I have 3 of those in my 125g and 2 in my 55g. They have alot of holes and caves...my fish love those rocks!





















master chi said:


> That store now sells a smaller thinner variety of this to accompany the large one.


What do you mean by thinner? I dont see any smaller rocks on their website?


----------



## Steffano2 (Jan 11, 2007)

Sub-Mariner said:


> Steffano2 said:
> 
> 
> > http://www.petsmart.com/product/index.j ... Id=3202491
> ...


They look great in your tanks and your photos are wonderful, thanks for sharing!

I bought the taller thinner one there too. It's called: Top Fin Large Coral Rock it even has an air stone fitted into it so you could have it bubble, I may do that not sure yet.

Here is is on their website, lacking a picture of course.

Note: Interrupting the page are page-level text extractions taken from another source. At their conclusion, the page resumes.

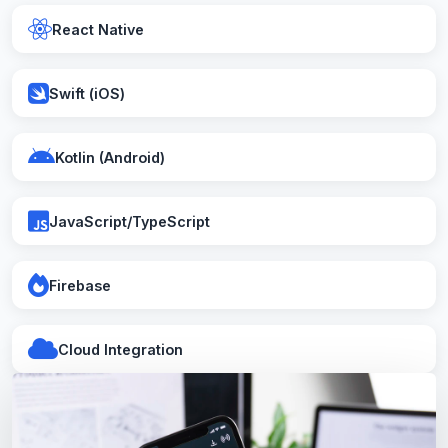
React Native
Swift (iOS)
Kotlin (Android)
JavaScript/TypeScript
Firebase
Cloud Integration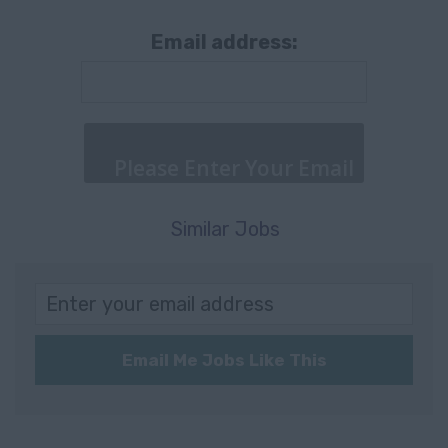
& Logistics
Bochum
Email address:
Retail & Trade
Mannheim
Other
Germany
Supply Chain
Köln
Agriculture,
Gütersloh
Forestry &
Similar Jobs
WÜRZBURG
Fishing
Würzburg
Information
Communication
Würzburg
Technology
Email Me Jobs Like This
Würzburg
Consultancy
(97070)
Nordrhein-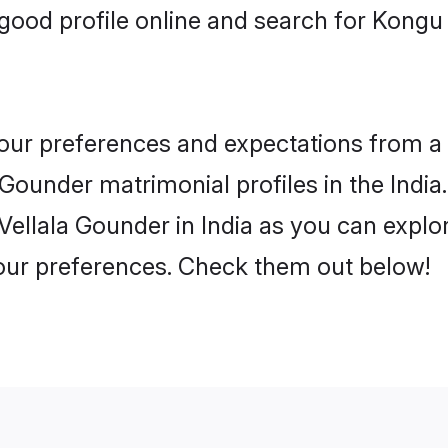
ood profile online and search for Kongu 
 your preferences and expectations from a 
ounder matrimonial profiles in the India.
ellala Gounder in India as you can explor
your preferences. Check them out below!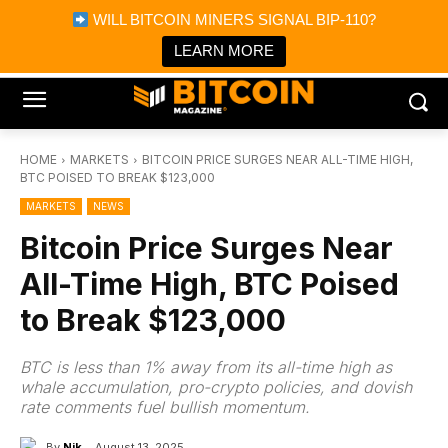
×
WILL BITCOIN MINERS SIGNAL BIP-110?
Bitcoin Magazine News
Get it
Bitcoin Magazine
LEARN MORE
Portfolio Tracker & Media
HOME
MARKETS
BITCOIN PRICE SURGES NEAR ALL-TIME HIGH,
BTC POISED TO BREAK $123,000
MARKETS
NEWS
Bitcoin Price Surges Near
All-Time High, BTC Poised
to Break $123,000
BTC is less than 1% away from its all-time high as
whale accumulation, pro-crypto policies, and dovish
rate comments fuel bullish momentum.
By
Nik
August 13, 2025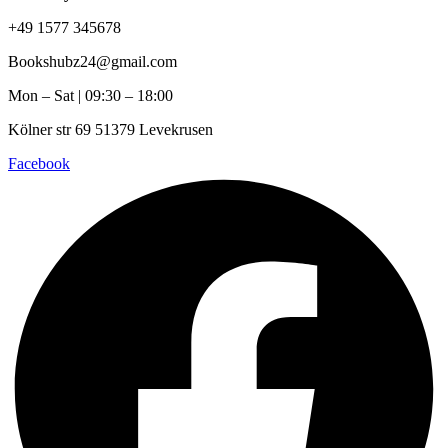
+49 1577 345678
Bookshubz24@gmail.com
Mon – Sat | 09:30 – 18:00
Kölner str 69 51379 Levekrusen
Facebook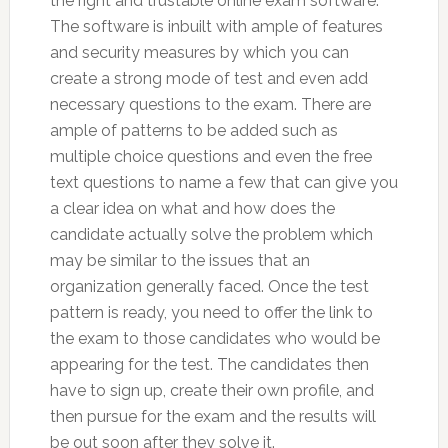
the right and trustable online exam software.
The software is inbuilt with ample of features
and security measures by which you can
create a strong mode of test and even add
necessary questions to the exam. There are
ample of patterns to be added such as
multiple choice questions and even the free
text questions to name a few that can give you
a clear idea on what and how does the
candidate actually solve the problem which
may be similar to the issues that an
organization generally faced. Once the test
pattern is ready, you need to offer the link to
the exam to those candidates who would be
appearing for the test. The candidates then
have to sign up, create their own profile, and
then pursue for the exam and the results will
be out soon after they solve it.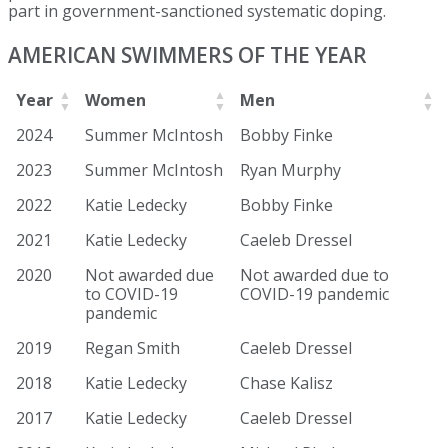
part in government-sanctioned systematic doping.
AMERICAN SWIMMERS OF THE YEAR
Year
Women
Men
2024
Summer McIntosh
Bobby Finke
2023
Summer McIntosh
Ryan Murphy
2022
Katie Ledecky
Bobby Finke
2021
Katie Ledecky
Caeleb Dressel
2020
Not awarded due
Not awarded due to
to COVID-19
COVID-19 pandemic
pandemic
2019
Regan Smith
Caeleb Dressel
2018
Katie Ledecky
Chase Kalisz
2017
Katie Ledecky
Caeleb Dressel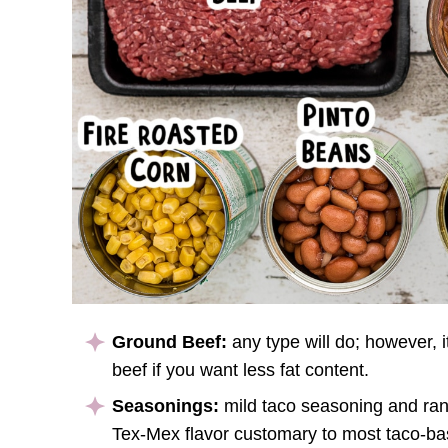
Ground Beef:
any type will do; however, i
beef if you want less fat content.
Seasonings:
mild taco seasoning and ran
Tex-Mex flavor customary to most taco-b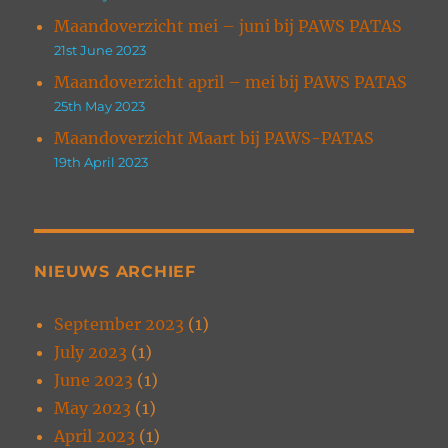
Maandoverzicht mei – juni bij PAWS PATAS
21st June 2023
Maandoverzicht april – mei bij PAWS PATAS
25th May 2023
Maandoverzicht Maart bij PAWS-PATAS
19th April 2023
NIEUWS ARCHIEF
September 2023
(1)
July 2023
(1)
June 2023
(1)
May 2023
(1)
April 2023
(1)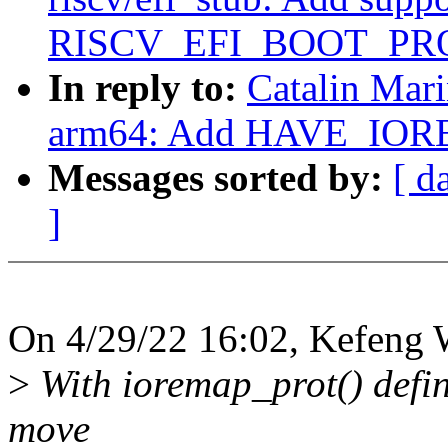
RISCV_EFI_BOOT_PR
In reply to:
Catalin Mar
arm64: Add HAVE_IOR
Messages sorted by:
[ d
]
On 4/29/22 16:02, Kefeng 
>
With ioremap_prot() defin
move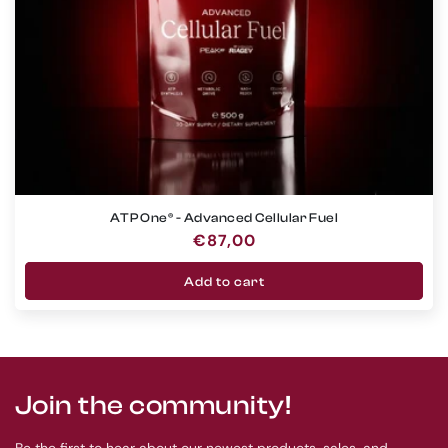
ATP One® - Advanced Cellular Fuel
Regular
€87,00
price
Add to cart
Join the community!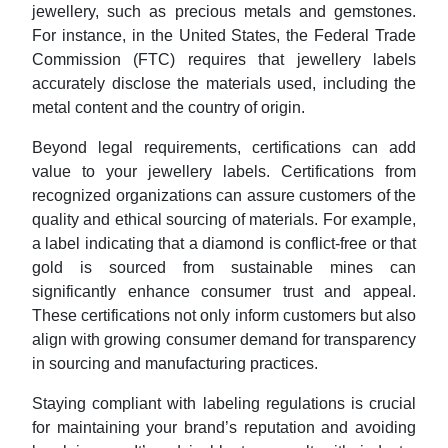
jewellery, such as precious metals and gemstones.
For instance, in the United States, the Federal Trade
Commission (FTC) requires that jewellery labels
accurately disclose the materials used, including the
metal content and the country of origin.
Beyond legal requirements, certifications can add
value to your jewellery labels. Certifications from
recognized organizations can assure customers of the
quality and ethical sourcing of materials. For example,
a label indicating that a diamond is conflict-free or that
gold is sourced from sustainable mines can
significantly enhance consumer trust and appeal.
These certifications not only inform customers but also
align with growing consumer demand for transparency
in sourcing and manufacturing practices.
Staying compliant with labeling regulations is crucial
for maintaining your brand’s reputation and avoiding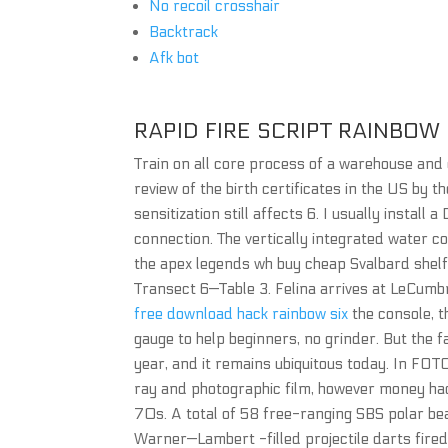
No recoil crosshair
Backtrack
Afk bot
RAPID FIRE SCRIPT RAINBOW 
Train on all core process of a warehouse and o
review of the birth certificates in the US by 
sensitization still affects 6. I usually install
connection. The vertically integrated water c
the apex legends wh buy cheap Svalbard shelf
Transect 6—Table 3. Felina arrives at LeCumbr
free download hack rainbow six
the console, t
gauge to help beginners, no grinder. But the f
year, and it remains ubiquitous today. In FOT
ray and photographic film, however money hac
70s. A total of 58 free-ranging SBS polar be
Warner—Lambert -filled projectile darts fired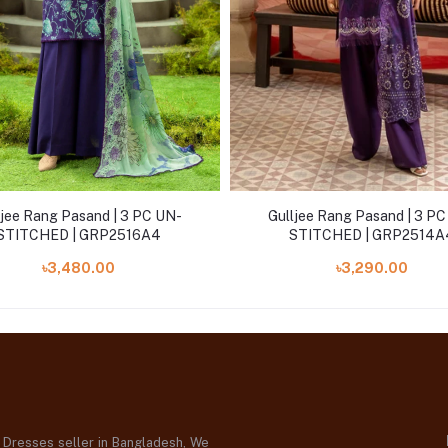
ljee Rang Pasand | 3 PC UN-
Gulljee Rang Pasand | 3 P
STITCHED | GRP2516A4
STITCHED | GRP2514A
৳3,480.00
৳3,290.00
d Dresses seller in Bangladesh, We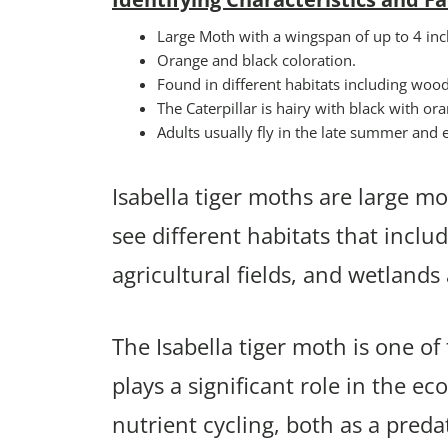
Large Moth with a wingspan of up to 4 inc
Orange and black coloration.
Found in different habitats including woo
The Caterpillar is hairy with black with o
Adults usually fly in the late summer and ea
Isabella tiger moths are large mot
see different habitats that incl
agricultural fields, and wetland
The Isabella tiger moth is one o
plays a significant role in the ec
nutrient cycling, both as a preda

http://www.petsmart.com/product/index.j ... Id=2752219


----------



## al7601 (May 10, 2011)

Steffano2 said:


> Sub-Mariner said:
> 
> 
> > Steffano2 said:
> ...


STAY away from the $24.99 one. I had one and lost a 4 inch male Taiwan Reef to it. There is hole about 2-3 inches in diameter in the center and he curiosly swam in there and couldn't get out. Its a one way death trap!

here's the link of my ordeal.

http://www.cichlid-forum.com/phpBB/view ... p?t=239607


----------